N$44 million factory for Walvis Bay
24 September 2018 | Business
Merlus Fishing in Walvis Bay launched their N$44 million Seagull fish processor wet fish and long line factory plant last week Friday. The factory will process, package and distribute seafood. In addition, N$20 million was invested in a modern ice plant with a capacity of 135 tons of ice per day.
At the launch minister of fisheries and marine resources Bernard Esau said that there is no place for those who are only in the business of selling quotas to make a quick buck.
“I know that there are those who would like to promote the selling of fish quotas, who are scared of the scorecard, because they have not complied with government policy on value addition. All they wish is to sell and cash in on quota. That culture must stop. We will not give rights for you to sell. The Scorecard is coming; it has been approved by Cabinet. We are focused on implementation and I will apply the criteria immediately without favour. Do not come to me, with ‘I cannot meet this criteria, please give me time to adjust’. Adjust now. If you don’t have Namibian ownership in your vessels that include women, war veterans or youth, do it now, before the season starts. To those who have not invested in this sector for the past 20 years, I say tough luck! Tough luck to those who have not made any investments, who were just traders of quotas - that is the end of the road for you. We must develop Namibia. We must empower our people.”

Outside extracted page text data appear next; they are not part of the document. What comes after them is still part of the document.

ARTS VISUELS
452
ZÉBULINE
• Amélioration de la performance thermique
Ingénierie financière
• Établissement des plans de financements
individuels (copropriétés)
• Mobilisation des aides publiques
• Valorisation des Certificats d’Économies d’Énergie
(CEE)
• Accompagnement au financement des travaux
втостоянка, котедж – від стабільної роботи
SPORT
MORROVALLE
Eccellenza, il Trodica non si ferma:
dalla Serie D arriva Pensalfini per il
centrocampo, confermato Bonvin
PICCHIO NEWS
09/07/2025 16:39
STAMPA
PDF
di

The Seagull factory is a joint venture between Merlus Fishing and Abroma Fishing, Oryx Fishing, Helgoland Fishing, Ocean Gate Fishing, Osona Fishing, Ehanga Holdings, Namibia Fishermen’s Association, Agatha Bay Fishing and the Namibia Development Trust.

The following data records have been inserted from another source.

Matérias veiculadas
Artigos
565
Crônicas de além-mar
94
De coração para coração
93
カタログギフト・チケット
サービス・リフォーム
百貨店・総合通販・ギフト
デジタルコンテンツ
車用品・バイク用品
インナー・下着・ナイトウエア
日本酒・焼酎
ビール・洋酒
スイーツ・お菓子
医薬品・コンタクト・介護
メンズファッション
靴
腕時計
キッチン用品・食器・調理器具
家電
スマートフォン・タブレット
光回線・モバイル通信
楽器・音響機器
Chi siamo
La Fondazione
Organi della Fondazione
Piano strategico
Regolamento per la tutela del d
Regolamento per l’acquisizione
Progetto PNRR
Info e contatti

“It is great to see that the ownership of this factory reflects a marriage between existing operators and the new entrants granted fishing rights in 2012. These types of partnerships in the fishing industry is particularly beneficial as it imparts much needed skills to Namibians, strengthens capital acquisition by previously disadvantaged communities and benefit investors in ensuring access to our natural resources. We want to see stable relations. This relationship must also include the struggle for the upliftment of the working and living conditions of all staff working in the industry.”
The factory will process on average 30 metric tons of raw materials into high quality finished consumer products ready for the international and local markets. It will also create at least 200 permanent employment opportunities which will be 100% Namibian and largely from female-headed households.

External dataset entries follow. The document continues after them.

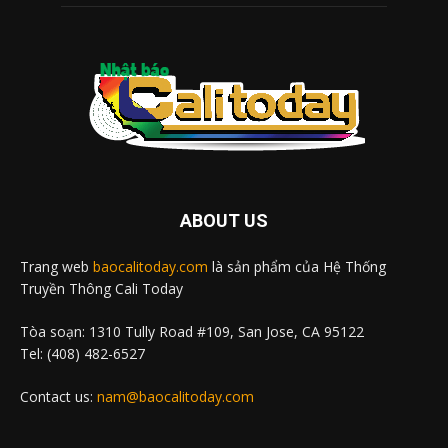
ABOUT US
Trang web
baocalitoday.com
là sản phẩm của Hệ Thống
Truyền Thông Cali Today
Tòa soạn: 1310 Tully Road #109, San Jose, CA 95122
Tel: (408) 482-6527
Contact us:
nam@baocalitoday.com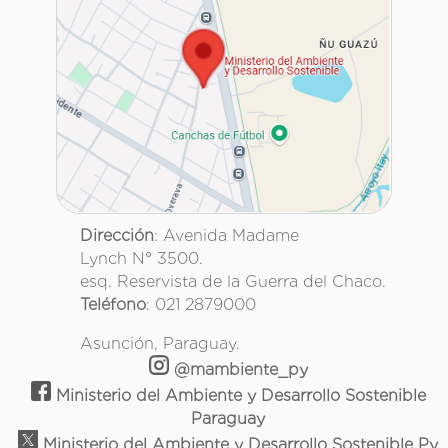
Dirección
: Avenida Madame
Lynch N° 3500.
esq. Reservista de la Guerra del Chaco.
Teléfono
: 021 2879000
Asunción, Paraguay.
@mambiente_py
Ministerio del Ambiente y Desarrollo Sostenible
Paraguay
Ministerio del Ambiente y Desarrollo Sostenible Py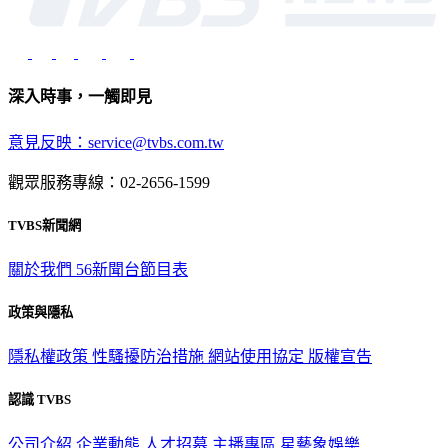
深入時事，一觸即見
意見反映：service@tvbs.com.tw
觀眾服務專線：02-2656-1599
TVBS新聞網
關於我們
56新聞台節目表
政策與隱私
隱私權政策
性騷擾防治措施
網站使用協定
版權宣告
認識 TVBS
公司介紹
企業動態
人才招募
主播專區
星藝象娛樂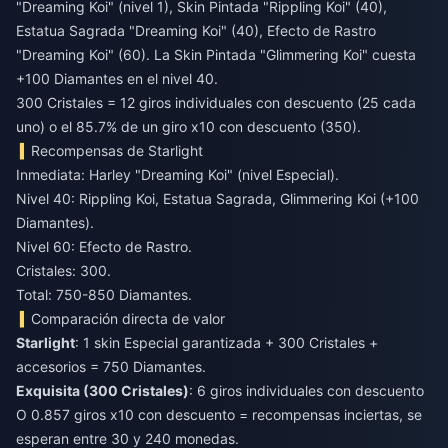
"Dreaming Koi" (nivel 1), Skin Pintada "Rippling Koi" (40),
Estatua Sagrada "Dreaming Koi" (40), Efecto de Rastro
"Dreaming Koi" (60). La Skin Pintada "Glimmering Koi" cuesta
+100 Diamantes en el nivel 40.
300 Cristales = 12 giros individuales con descuento (25 cada
uno) o el 85.7% de un giro x10 con descuento (350).
Recompensas de Starlight
Inmediata: Harley "Dreaming Koi" (nivel Especial).
Nivel 40: Rippling Koi, Estatua Sagrada, Glimmering Koi (+100
Diamantes).
Nivel 60: Efecto de Rastro.
Cristales: 300.
Total: 750-850 Diamantes.
Comparación directa de valor
Starlight
: 1 skin Especial garantizada + 300 Cristales +
accesorios = 750 Diamantes.
Exquisita (300 Cristales)
: 6 giros individuales con descuento
O 0.857 giros x10 con descuento = recompensas inciertas, se
esperan entre 30 y 240 monedas.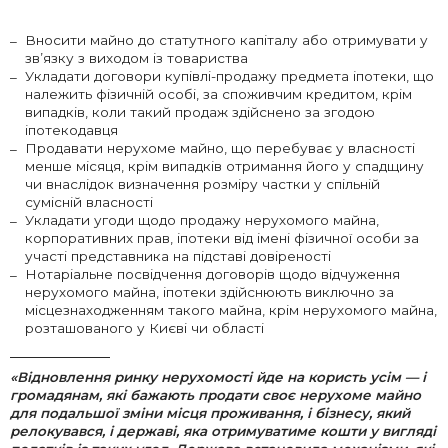
Вносити майно до статутного капіталу або отримувати у
зв’язку з виходом із товариства
Укладати договори купівлі-продажу предмета іпотеки, що
належить фізичній особі, за споживчим кредитом, крім
випадків, коли такий продаж здійснено за згодою
іпотекодавця
Продавати нерухоме майно, що перебуває у власності
менше місяця, крім випадків отримання його у спадщину
чи внаслідок визначення розміру частки у спільній
сумісній власності
Укладати угоди щодо продажу нерухомого майна,
корпоративних прав, іпотеки від імені фізичної особи за
участі представника на підставі довіреності
Нотаріальне посвідчення договорів щодо відчуження
нерухомого майна, іпотеки здійснюють виключно за
місцезнаходженням такого майна, крім нерухомого майна,
розташованого у Києві чи області
«Відновлення ринку нерухомості йде на користь усім — і
громадянам, які бажають продати своє нерухоме майно
для подальшої зміни місця проживання, і бізнесу, який
релокувався, і державі, яка отримуватиме кошти у вигляді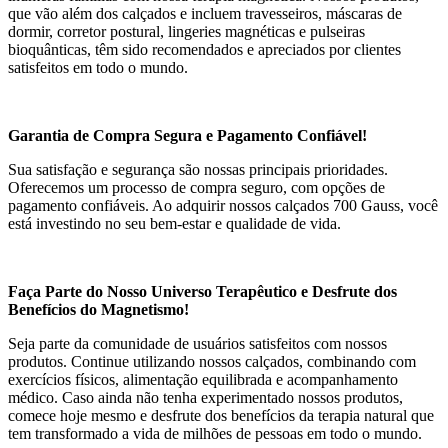
que vão além dos calçados e incluem travesseiros, máscaras de
dormir, corretor postural, lingeries magnéticas e pulseiras
bioquânticas, têm sido recomendados e apreciados por clientes
satisfeitos em todo o mundo.
Garantia de Compra Segura e Pagamento Confiável!
Sua satisfação e segurança são nossas principais prioridades.
Oferecemos um processo de compra seguro, com opções de
pagamento confiáveis. Ao adquirir nossos calçados 700 Gauss, você
está investindo no seu bem-estar e qualidade de vida.
Faça Parte do Nosso Universo Terapêutico e Desfrute dos
Benefícios do Magnetismo!
Seja parte da comunidade de usuários satisfeitos com nossos
produtos. Continue utilizando nossos calçados, combinando com
exercícios físicos, alimentação equilibrada e acompanhamento
médico. Caso ainda não tenha experimentado nossos produtos,
comece hoje mesmo e desfrute dos benefícios da terapia natural que
tem transformado a vida de milhões de pessoas em todo o mundo.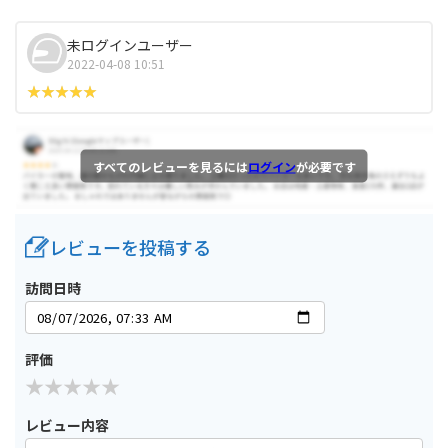
未ログインユーザー
2022-04-08 10:51
すべてのレビューを見るには
ログイン
が必要です
レビューを投稿する
訪問日時
評価
レビュー内容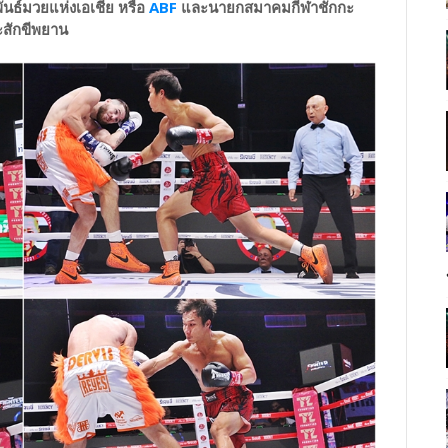
ันธ์มวยแห่งเอเชีย หรือ
ABF
และนายกสมาคมกีฬาชักกะ
ละสักขีพยาน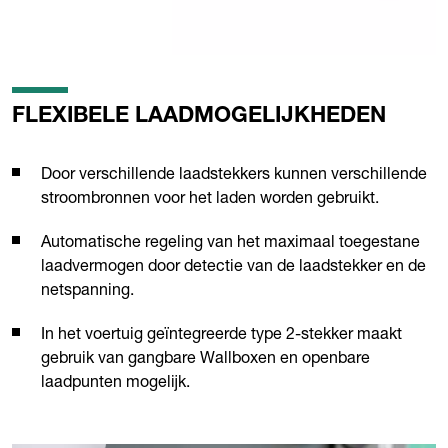
FLEXIBELE LAADMOGELIJKHEDEN
Door verschillende laadstekkers kunnen verschillende
stroombronnen voor het laden worden gebruikt.
Automatische regeling van het maximaal toegestane
laadvermogen door detectie van de laadstekker en de
netspanning.
In het voertuig geïntegreerde type 2-stekker maakt
gebruik van gangbare Wallboxen en openbare
laadpunten mogelijk.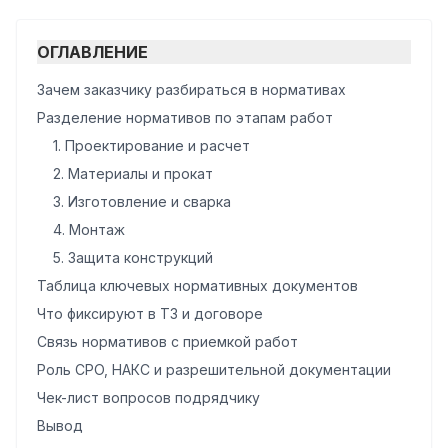
ОГЛАВЛЕНИЕ
Зачем заказчику разбираться в нормативах
Разделение нормативов по этапам работ
1. Проектирование и расчет
2. Материалы и прокат
3. Изготовление и сварка
4. Монтаж
5. Защита конструкций
Таблица ключевых нормативных документов
Что фиксируют в ТЗ и договоре
Связь нормативов с приемкой работ
Роль СРО, НАКС и разрешительной документации
Чек-лист вопросов подрядчику
Вывод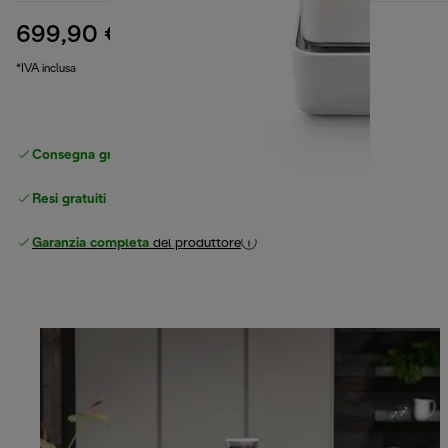
699,90 €
prezzo originale 899,99 €
899,99 €
(-22%)
*IVA inclusa
Consegna gratuita standard
superiore a 49 €
Resi gratuiti
Garanzia completa
del produttore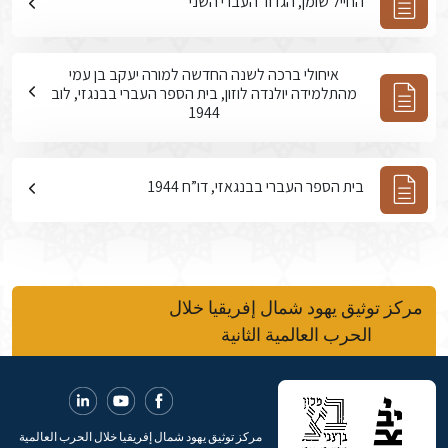
החייל שומן, הגדוד העברי השני
איחולי ברכה לשנה החדשה למורה יעקב בן עמי
מהתלמידה יולנדה לוזון, בית הספר העברי בבנגזי, לוב
1944
בית הספר העברי בבנגאזי, דו”ח 1944
مركز توثيق يهود شمال إفريقيا خلال
الحرب العالمية الثانية
مركز توثيق يهود شمال إفريقيا خلال الحرب العالمية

“We don’t want to see partners retrenching workers; workers must be secured in their jobs. The factory will also create both product and market diversification, allowing newly developed products to reach new and hitherto untapped markets. It will up-skill many previously disadvantaged Namibians as well as middle and senior management cadres through an apprentice programme. The Government policy on value addition and job creation in the fishing sector is unstoppable. The winds of change are coming. That wind will blow until we are at a point that every Namibian is employed, until we are a developed country, and until we have enough money so that every Namibian can say he or she is a millionaire. I know our people need jobs, hence we should encourage that our fish is landed wet, and processed onshore.”